Rente mit 67? Kollabierende Sozialsysteme? Kinderlosigkeit? Thomas Etzemüller, Historiker an der Uni Oldenburg, hält die Demografie-Debatte für völlig überzogen. Im stern.de-Interview sagt er, woher die apokalyptischen Visionen kommen - und wer davon profitiert.

Herr Professor Etzemüller: Ist das Ende der Deutschen nun nahe oder nicht?

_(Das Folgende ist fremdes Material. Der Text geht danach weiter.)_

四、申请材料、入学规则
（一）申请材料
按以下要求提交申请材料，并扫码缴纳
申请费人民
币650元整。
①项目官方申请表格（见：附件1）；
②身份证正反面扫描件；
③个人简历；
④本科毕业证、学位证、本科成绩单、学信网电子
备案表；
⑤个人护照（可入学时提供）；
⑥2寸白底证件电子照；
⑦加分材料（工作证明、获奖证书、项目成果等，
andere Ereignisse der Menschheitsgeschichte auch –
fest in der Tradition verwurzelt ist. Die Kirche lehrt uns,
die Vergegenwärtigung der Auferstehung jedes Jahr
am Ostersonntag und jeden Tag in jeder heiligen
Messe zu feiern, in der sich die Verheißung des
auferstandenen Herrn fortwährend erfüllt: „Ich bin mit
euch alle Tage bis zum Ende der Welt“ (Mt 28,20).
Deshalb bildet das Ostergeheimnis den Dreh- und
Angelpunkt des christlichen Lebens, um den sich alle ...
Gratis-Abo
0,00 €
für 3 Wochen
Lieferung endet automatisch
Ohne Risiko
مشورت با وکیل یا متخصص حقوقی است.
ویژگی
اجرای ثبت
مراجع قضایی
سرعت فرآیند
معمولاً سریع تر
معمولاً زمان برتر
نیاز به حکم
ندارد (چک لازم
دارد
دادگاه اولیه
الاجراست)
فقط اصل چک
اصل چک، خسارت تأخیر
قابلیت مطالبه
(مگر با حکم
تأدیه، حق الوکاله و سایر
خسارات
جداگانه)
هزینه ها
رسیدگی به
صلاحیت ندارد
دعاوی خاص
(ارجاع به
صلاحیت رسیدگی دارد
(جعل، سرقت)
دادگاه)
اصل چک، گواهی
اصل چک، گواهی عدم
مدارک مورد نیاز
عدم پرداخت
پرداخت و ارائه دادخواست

Für mein neues Buch habe ich mir die Bevölkerungsdiskussion seit 1798 angeschaut und bin darauf gestoßen, dass immer wieder dieselben Fragen und Prognosen auftauchen: Wir überaltern, überfremden und sterben aus. Das sind genau die Klagen, die wir auch heute täglich zu hören bekommen. Mir ist gleichzeitig aufgefallen, dass es zwar einen starken Geburtenrückgang gegeben hat, die Sterblichkeit aber ebenfalls zurückging. Über die Jahrhunderte betrachtet lag die Geburtenrate immer über der Sterblichkeitsrate. Deshalb ist die Bevölkerung auch permanent gewachsen und nicht ausgestorben, wie schon im frühen 20. Jahrhundert prophezeit. Meine dritte wesentliche Erkenntnis: Der demografische Diskurs ist eine Wissenschaft der Angst, in der die Apokalypse der Welt gepredigt wird, ohne jemals wahr geworden zu sein.

Also ist alles nur Panikmache und wir sterben gar nicht aus.

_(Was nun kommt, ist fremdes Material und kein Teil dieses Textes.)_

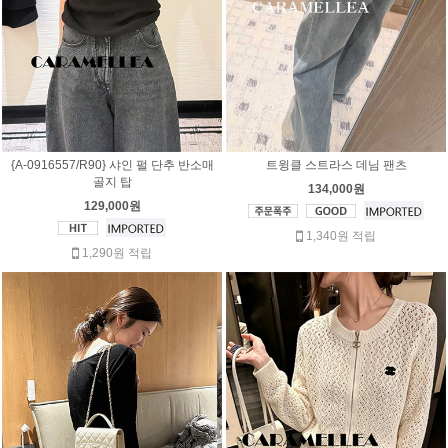
{A-0916557/R90} 샤인 펄 단추 반소매
트윙클 스트라스 데님 팬츠
골지 탑
134,000원
129,000원
1,340원 적립
1,290원 적립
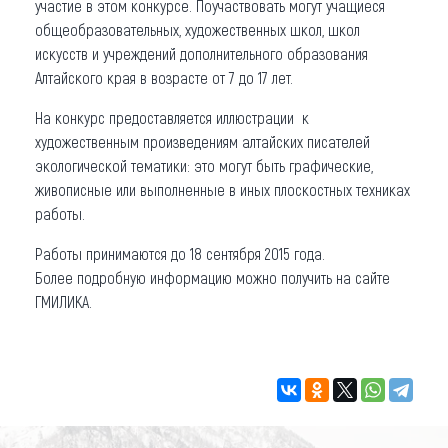
участие в этом конкурсе. Поучаствовать могут учащиеся
общеобразовательных, художественных школ, школ
искусств и учреждений дополнительного образования
Алтайского края в возрасте от 7 до 17 лет.
На конкурс предоставляется иллюстрации к
художественным произведениям алтайских писателей
экологической тематики: это могут быть графические,
живописные или выполненные в иных плоскостных техниках
работы.
Работы принимаются до 18 сентября 2015 года.
Более подробную информацию можно получить на сайте
ГМИЛИКА.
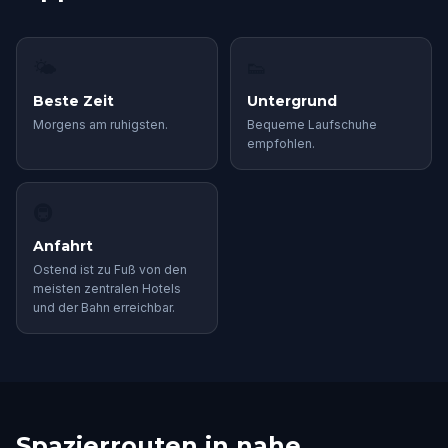
🌤
👟
Beste Zeit
Untergrund
Morgens am ruhigsten.
Bequeme Laufschuhe
empfohlen.
🚇
Anfahrt
Ostend ist zu Fuß von den
meisten zentralen Hotels
und der Bahn erreichbar.
Spazierrouten in nahe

In den 1930ern wurde vorhergesagt, dass der Beginn des Schrumpfungsprozesses der Deutschen im Jahr 1940 liegt. Die Bevölkerung würde von 65 Millionen auf 49 Millionen im Jahr 1975 zurückgehen, war die Prognose damals. Das ist nicht eingetroffen. Dieselben Schrumpfungsprognosen finden wir beim Statistischen Bundesamt im November 2006. Die Zahlen sind natürlich andere, die apokalyptische Prophezeiung dieselbe. Ich habe im Moment allerdings nicht den Eindruck, dass wir aussterben. Es ist eher so, dass sich die Altersstruktur ändert. Und dem können sich soziale Institutionen anpassen.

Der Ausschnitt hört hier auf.